**TO DO**
Copy every record exactly, and keep the pictures out.

Stored data entries:
■ ■ ■
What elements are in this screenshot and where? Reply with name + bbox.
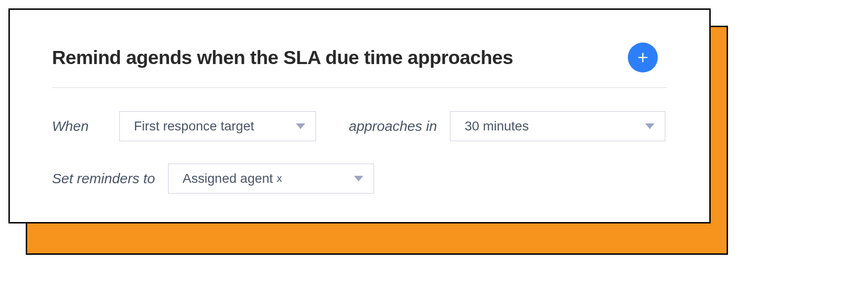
chevron-down-icon	[354, 176, 363, 181]
duration-select-value: 30 minutes	[464, 119, 529, 134]
when-select-value: First responce target	[134, 119, 254, 134]
when-select[interactable]: First responce target	[119, 111, 316, 141]
chevron-down-icon	[645, 123, 655, 129]
card-title: Remind agends when the SLA due time appr…	[52, 47, 513, 69]
reminder-tag-label: Assigned agent	[183, 171, 273, 186]
reminder-tag: Assigned agent x	[183, 171, 282, 186]
plus-icon	[637, 51, 649, 64]
card-header: Remind agends when the SLA due time appr…	[52, 43, 667, 72]
remove-tag-button[interactable]: x	[277, 173, 282, 185]
set-reminders-label: Set reminders to	[52, 171, 155, 187]
chevron-down-icon	[296, 123, 305, 129]
divider	[52, 87, 667, 88]
add-reminder-button[interactable]	[628, 43, 658, 72]
when-row: When First responce target approaches in…	[52, 111, 667, 141]
reminders-select[interactable]: Assigned agent x	[168, 164, 374, 194]
when-label: When	[52, 118, 103, 134]
duration-select[interactable]: 30 minutes	[450, 111, 665, 141]
reminders-row: Set reminders to Assigned agent x	[52, 164, 667, 194]
approaches-in-label: approaches in	[349, 118, 437, 134]
sla-reminder-card: Remind agends when the SLA due time appr…	[8, 8, 711, 223]
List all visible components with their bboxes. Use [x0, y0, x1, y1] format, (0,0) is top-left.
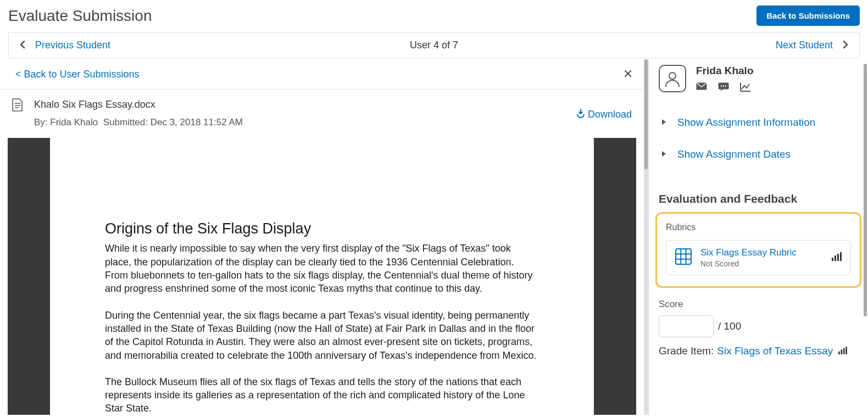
■ ■ ■
**ANSWER TO THIS TASK**
What elements are in this screenshot and where? Reply with name + bbox.
chevron-down-icon	[354, 176, 363, 181]
duration-select-value: 30 minutes	[464, 119, 529, 134]
when-select-value: First responce target	[134, 119, 254, 134]
when-select[interactable]: First responce target	[119, 111, 316, 141]
chevron-down-icon	[645, 123, 655, 129]
card-title: Remind agends when the SLA due time appr…	[52, 47, 513, 69]
reminder-tag-label: Assigned agent	[183, 171, 273, 186]
reminder-tag: Assigned agent x	[183, 171, 282, 186]
plus-icon	[637, 51, 649, 64]
card-header: Remind agends when the SLA due time appr…	[52, 43, 667, 72]
remove-tag-button[interactable]: x	[277, 173, 282, 185]
set-reminders-label: Set reminders to	[52, 171, 155, 187]
chevron-down-icon	[296, 123, 305, 129]
divider	[52, 87, 667, 88]
add-reminder-button[interactable]	[628, 43, 658, 72]
when-row: When First responce target approaches in…	[52, 111, 667, 141]
reminders-select[interactable]: Assigned agent x	[168, 164, 374, 194]
when-label: When	[52, 118, 103, 134]
duration-select[interactable]: 30 minutes	[450, 111, 665, 141]
reminders-row: Set reminders to Assigned agent x	[52, 164, 667, 194]
approaches-in-label: approaches in	[349, 118, 437, 134]
sla-reminder-card: Remind agends when the SLA due time appr…	[8, 8, 711, 223]
List all visible components with their bboxes. Use [x0, y0, x1, y1] format, (0,0) is top-left.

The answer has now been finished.